The base officially closed in 1993, and the Myrtle Beach Air Force Base Redevelopment Authority was established to help execute the task. Retired Air Force Colonel, Buddy Styers, was hired as the executive director to spearhead the project.
The Air Force had funded the creation of a formal redevelopment plan for the area, which envisioned an urban village, recreation facility, an airport, and a golf course. The city accepted the plan, and McCaffery Interests was the developer who committed to build it.
The Redevelopment Authority had already installed telephone; electricity; a regional stormwater management system; roads; sidewalks; underground utilities; water; sewer; and computer lines, and worked closely with Dan McCaffery, navigating the back and forth with the governing boards that such a large-scale project necessitates, to bring their vision to fruition.
Buddy also acted as senior project manager for the project. Part of his vision was to offer amenities that didn’t exist elsewhere in Myrtle Beach, including a large lake, ball field complex, roller skating rink and soccer fields.
Horry Georgetown Technical College moved their three biggest programs from the Conway campus to the Market Common: medical/nursing, dentistry, and culinary arts.

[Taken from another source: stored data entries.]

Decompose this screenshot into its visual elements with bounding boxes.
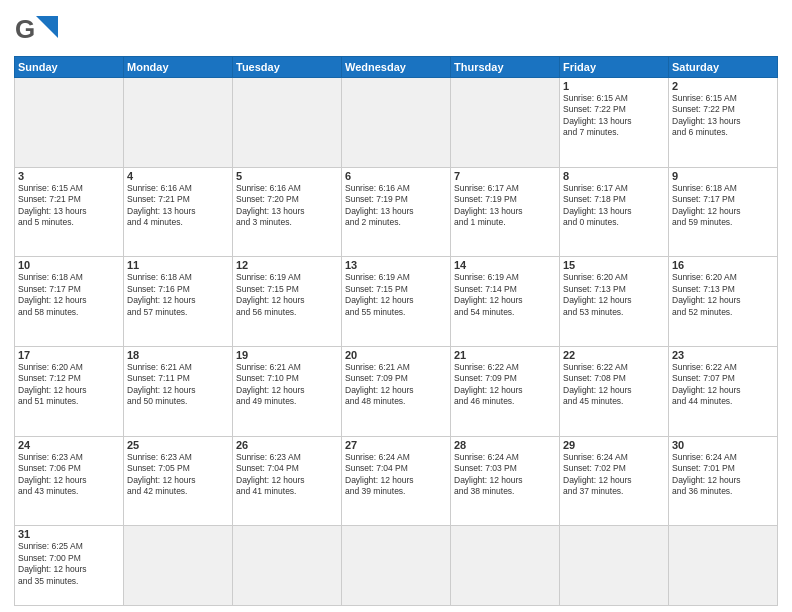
calendar-cell: 18Sunrise: 6:21 AM Sunset: 7:11 PM Dayli… — [124, 347, 233, 437]
calendar-cell: 1Sunrise: 6:15 AM Sunset: 7:22 PM Daylig… — [560, 78, 669, 168]
calendar-cell: 5Sunrise: 6:16 AM Sunset: 7:20 PM Daylig… — [233, 167, 342, 257]
calendar-cell: 8Sunrise: 6:17 AM Sunset: 7:18 PM Daylig… — [560, 167, 669, 257]
header: G — [14, 10, 778, 50]
day-number: 13 — [345, 259, 447, 271]
weekday-header-row: SundayMondayTuesdayWednesdayThursdayFrid… — [15, 57, 778, 78]
day-number: 21 — [454, 349, 556, 361]
weekday-header-friday: Friday — [560, 57, 669, 78]
day-number: 16 — [672, 259, 774, 271]
day-number: 25 — [127, 439, 229, 451]
day-number: 4 — [127, 170, 229, 182]
week-row-1: 1Sunrise: 6:15 AM Sunset: 7:22 PM Daylig… — [15, 78, 778, 168]
day-info: Sunrise: 6:15 AM Sunset: 7:22 PM Dayligh… — [672, 93, 774, 139]
day-info: Sunrise: 6:24 AM Sunset: 7:03 PM Dayligh… — [454, 452, 556, 498]
day-number: 20 — [345, 349, 447, 361]
day-info: Sunrise: 6:18 AM Sunset: 7:17 PM Dayligh… — [672, 183, 774, 229]
day-number: 10 — [18, 259, 120, 271]
day-number: 23 — [672, 349, 774, 361]
calendar-cell: 26Sunrise: 6:23 AM Sunset: 7:04 PM Dayli… — [233, 436, 342, 526]
calendar-cell: 29Sunrise: 6:24 AM Sunset: 7:02 PM Dayli… — [560, 436, 669, 526]
day-number: 6 — [345, 170, 447, 182]
day-info: Sunrise: 6:18 AM Sunset: 7:17 PM Dayligh… — [18, 272, 120, 318]
calendar-cell: 24Sunrise: 6:23 AM Sunset: 7:06 PM Dayli… — [15, 436, 124, 526]
week-row-2: 3Sunrise: 6:15 AM Sunset: 7:21 PM Daylig… — [15, 167, 778, 257]
day-number: 7 — [454, 170, 556, 182]
calendar-cell — [669, 526, 778, 606]
day-number: 11 — [127, 259, 229, 271]
day-number: 14 — [454, 259, 556, 271]
day-info: Sunrise: 6:20 AM Sunset: 7:13 PM Dayligh… — [563, 272, 665, 318]
weekday-header-monday: Monday — [124, 57, 233, 78]
weekday-header-sunday: Sunday — [15, 57, 124, 78]
day-number: 27 — [345, 439, 447, 451]
calendar-cell: 4Sunrise: 6:16 AM Sunset: 7:21 PM Daylig… — [124, 167, 233, 257]
day-info: Sunrise: 6:20 AM Sunset: 7:12 PM Dayligh… — [18, 362, 120, 408]
day-number: 12 — [236, 259, 338, 271]
day-number: 3 — [18, 170, 120, 182]
weekday-header-wednesday: Wednesday — [342, 57, 451, 78]
day-number: 31 — [18, 528, 120, 540]
day-info: Sunrise: 6:24 AM Sunset: 7:02 PM Dayligh… — [563, 452, 665, 498]
calendar-cell — [233, 526, 342, 606]
page: G SundayMondayTuesdayWednesdayThursdayFr… — [0, 0, 792, 612]
day-number: 1 — [563, 80, 665, 92]
day-info: Sunrise: 6:24 AM Sunset: 7:04 PM Dayligh… — [345, 452, 447, 498]
day-info: Sunrise: 6:23 AM Sunset: 7:06 PM Dayligh… — [18, 452, 120, 498]
day-info: Sunrise: 6:24 AM Sunset: 7:01 PM Dayligh… — [672, 452, 774, 498]
calendar-cell — [342, 526, 451, 606]
calendar-cell: 7Sunrise: 6:17 AM Sunset: 7:19 PM Daylig… — [451, 167, 560, 257]
calendar-cell: 2Sunrise: 6:15 AM Sunset: 7:22 PM Daylig… — [669, 78, 778, 168]
calendar-cell: 23Sunrise: 6:22 AM Sunset: 7:07 PM Dayli… — [669, 347, 778, 437]
day-info: Sunrise: 6:16 AM Sunset: 7:19 PM Dayligh… — [345, 183, 447, 229]
day-number: 15 — [563, 259, 665, 271]
day-number: 19 — [236, 349, 338, 361]
weekday-header-saturday: Saturday — [669, 57, 778, 78]
week-row-3: 10Sunrise: 6:18 AM Sunset: 7:17 PM Dayli… — [15, 257, 778, 347]
day-info: Sunrise: 6:22 AM Sunset: 7:08 PM Dayligh… — [563, 362, 665, 408]
day-info: Sunrise: 6:23 AM Sunset: 7:05 PM Dayligh… — [127, 452, 229, 498]
day-info: Sunrise: 6:25 AM Sunset: 7:00 PM Dayligh… — [18, 541, 120, 587]
day-number: 18 — [127, 349, 229, 361]
day-info: Sunrise: 6:22 AM Sunset: 7:07 PM Dayligh… — [672, 362, 774, 408]
calendar-cell: 3Sunrise: 6:15 AM Sunset: 7:21 PM Daylig… — [15, 167, 124, 257]
calendar-cell: 11Sunrise: 6:18 AM Sunset: 7:16 PM Dayli… — [124, 257, 233, 347]
calendar-cell — [233, 78, 342, 168]
day-number: 30 — [672, 439, 774, 451]
calendar-cell: 21Sunrise: 6:22 AM Sunset: 7:09 PM Dayli… — [451, 347, 560, 437]
day-number: 17 — [18, 349, 120, 361]
calendar-cell: 17Sunrise: 6:20 AM Sunset: 7:12 PM Dayli… — [15, 347, 124, 437]
day-info: Sunrise: 6:20 AM Sunset: 7:13 PM Dayligh… — [672, 272, 774, 318]
day-info: Sunrise: 6:18 AM Sunset: 7:16 PM Dayligh… — [127, 272, 229, 318]
calendar-cell: 31Sunrise: 6:25 AM Sunset: 7:00 PM Dayli… — [15, 526, 124, 606]
day-info: Sunrise: 6:19 AM Sunset: 7:15 PM Dayligh… — [236, 272, 338, 318]
calendar-cell: 9Sunrise: 6:18 AM Sunset: 7:17 PM Daylig… — [669, 167, 778, 257]
calendar-cell — [342, 78, 451, 168]
calendar-cell: 13Sunrise: 6:19 AM Sunset: 7:15 PM Dayli… — [342, 257, 451, 347]
day-info: Sunrise: 6:15 AM Sunset: 7:21 PM Dayligh… — [18, 183, 120, 229]
svg-text:G: G — [15, 14, 35, 44]
day-info: Sunrise: 6:15 AM Sunset: 7:22 PM Dayligh… — [563, 93, 665, 139]
day-info: Sunrise: 6:17 AM Sunset: 7:18 PM Dayligh… — [563, 183, 665, 229]
calendar-cell: 10Sunrise: 6:18 AM Sunset: 7:17 PM Dayli… — [15, 257, 124, 347]
calendar-cell — [124, 78, 233, 168]
day-info: Sunrise: 6:21 AM Sunset: 7:11 PM Dayligh… — [127, 362, 229, 408]
weekday-header-thursday: Thursday — [451, 57, 560, 78]
day-info: Sunrise: 6:16 AM Sunset: 7:21 PM Dayligh… — [127, 183, 229, 229]
day-number: 22 — [563, 349, 665, 361]
calendar-cell: 19Sunrise: 6:21 AM Sunset: 7:10 PM Dayli… — [233, 347, 342, 437]
calendar-cell: 6Sunrise: 6:16 AM Sunset: 7:19 PM Daylig… — [342, 167, 451, 257]
calendar-cell: 22Sunrise: 6:22 AM Sunset: 7:08 PM Dayli… — [560, 347, 669, 437]
day-info: Sunrise: 6:17 AM Sunset: 7:19 PM Dayligh… — [454, 183, 556, 229]
day-number: 29 — [563, 439, 665, 451]
day-info: Sunrise: 6:19 AM Sunset: 7:14 PM Dayligh… — [454, 272, 556, 318]
day-info: Sunrise: 6:16 AM Sunset: 7:20 PM Dayligh… — [236, 183, 338, 229]
calendar-cell — [560, 526, 669, 606]
day-number: 28 — [454, 439, 556, 451]
calendar-cell — [124, 526, 233, 606]
calendar-cell: 28Sunrise: 6:24 AM Sunset: 7:03 PM Dayli… — [451, 436, 560, 526]
calendar-cell — [15, 78, 124, 168]
calendar-cell: 16Sunrise: 6:20 AM Sunset: 7:13 PM Dayli… — [669, 257, 778, 347]
calendar-cell: 15Sunrise: 6:20 AM Sunset: 7:13 PM Dayli… — [560, 257, 669, 347]
logo-icon: G — [14, 10, 58, 50]
day-number: 26 — [236, 439, 338, 451]
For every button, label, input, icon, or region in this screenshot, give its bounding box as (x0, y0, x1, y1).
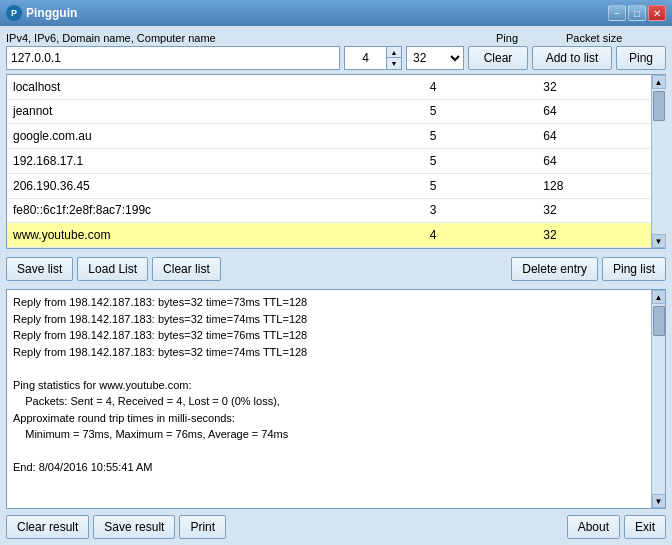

The Market Common’s Grand Opening was April 1, 2008. And it’s been growing steadily ever since. Today, it’s an integral part of Myrtle Beach, and many people, new to the area, wouldn’t know that it was ever a base.
But keeping the area tied to its roots was important to Buddy. He created a museum as well as an outdoor park to commemorate the Market Common’s origins. And all of the streets in the district are named after people who made a significant contribution to the Air Force Base in some way. History plaques recounting their accomplishments dot the streets, reminders of this area’s rich past.